Como si hubiésemos asistido a la agonía de Muhamar Gadafi, en uso de lo visual, de la imagen. Como si hubiésemos asistido al episodio de ser devorado entre los vítores de los verdugos captores, bestias ajenas a la “clemencia” que solicitaba el hombre.
Desde diversos ángulos, se acentuaba el jolgorio mortal, además, el júbilo de otro protagonista, ese joven que lo encontró en un tubo de desagüe muy mal herido, con dos balazos, el de la cabeza y el del abdomen, a punto del desvanecimiento, mostraba la pistola de oro arrebatada al moribundo como si se tratara de un trofeo insigne, todo esto, antes de ser rematado a tiros por los llamados rebeldes, esos que ahora son gobierno.
Si algo colmó de repugnancia, fue el hecho de exhibirse al público el cadáver ensangrentado, putrefacto, tirado al piso, en una refrigeradora de la ciudad de Misrata.
Visto así este salvajismo, no cabía la menor duda que en efecto, el estrambótico responsable de la tiranía que les tocó padecer a los libios durante décadas, responsable de cruentos castigos, ejecuciones y masacres, había muerto.
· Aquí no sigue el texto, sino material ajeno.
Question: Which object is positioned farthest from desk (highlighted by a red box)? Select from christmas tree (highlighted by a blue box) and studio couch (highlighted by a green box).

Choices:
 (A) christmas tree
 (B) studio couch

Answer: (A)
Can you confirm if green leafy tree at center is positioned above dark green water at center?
Un jueves 20 de octubre, a los 70 años de edad.
El entierro del cuerpo en un lugar secreto del desierto de Libia, a la manera de una ficción cualquiera sobre aberraciones, esa que se ha exhibido sin recato alguno, cierra la repulsiva historia de sus últimos momentos.
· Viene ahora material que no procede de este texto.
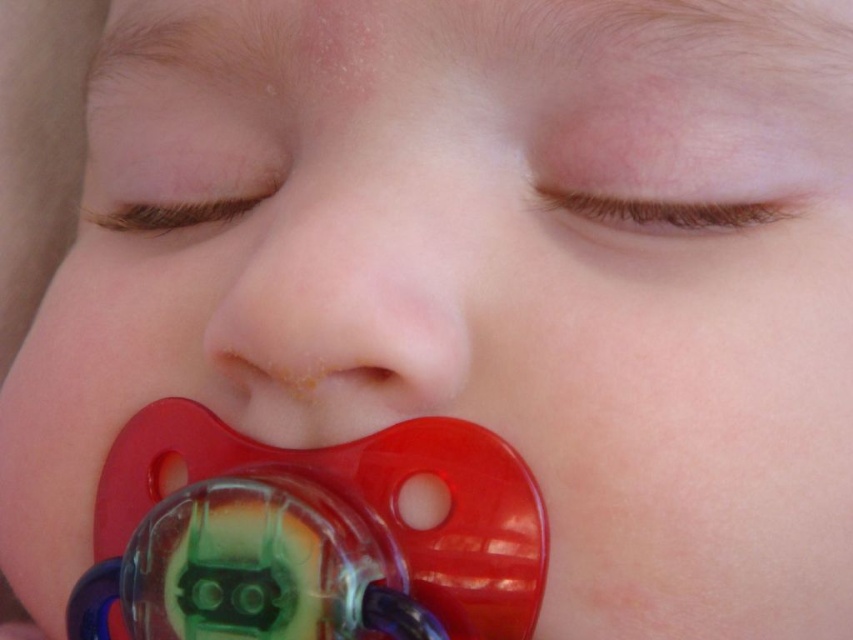 Measure the distance from translucent plastic pacifier at lower center to matte plastic pacifier at center.

A distance of 1.56 inches exists between translucent plastic pacifier at lower center and matte plastic pacifier at center.

Find the location of a particular element. translucent plastic pacifier at lower center is located at coordinates (367, 502).

Image resolution: width=853 pixels, height=640 pixels. I want to click on translucent plastic pacifier at lower center, so click(367, 502).

Can you confirm if smooth skin nose at center is bigger than matte plastic pacifier at center?

Yes, smooth skin nose at center is bigger than matte plastic pacifier at center.

Find the location of `smooth skin nose at center`. smooth skin nose at center is located at coordinates (341, 298).

You are a GUI agent. You are given a task and a screenshot of the screen. Output one action in this format:
    pyautogui.click(x=<x>, y=<y>)
    Task: Click on the smooth skin nose at center
    The height and width of the screenshot is (640, 853).
    Given the screenshot: What is the action you would take?
    pyautogui.click(x=341, y=298)

This screenshot has height=640, width=853. Identify the location of smooth skin nose at center. (341, 298).

Does smooth skin nose at center appear over translucent plastic pacifier at lower center?

Correct, smooth skin nose at center is located above translucent plastic pacifier at lower center.

Who is more forward, (402, 381) or (485, 499)?

Point (402, 381)

This screenshot has width=853, height=640. In order to click on smooth skin nose at center in this screenshot , I will do `click(341, 298)`.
Las tropelías y excesos de alguna manera se pagan en vida
Suelen los tiranos padecer muertes terribles. Pareciera insinuar que las tropelías y excesos de esos seres inconclusos, incapaces de satisfacer su esencia odiosa y recalcitrante, de alguna manera se pagan en vida, tocados por una enfermedad o por la mano de la justicia. Sin descartar la venganza, en forma de barbarie se encargan de asumirla las propias víctimas. O si no, será, la misma posteridad que los castigará impunemente.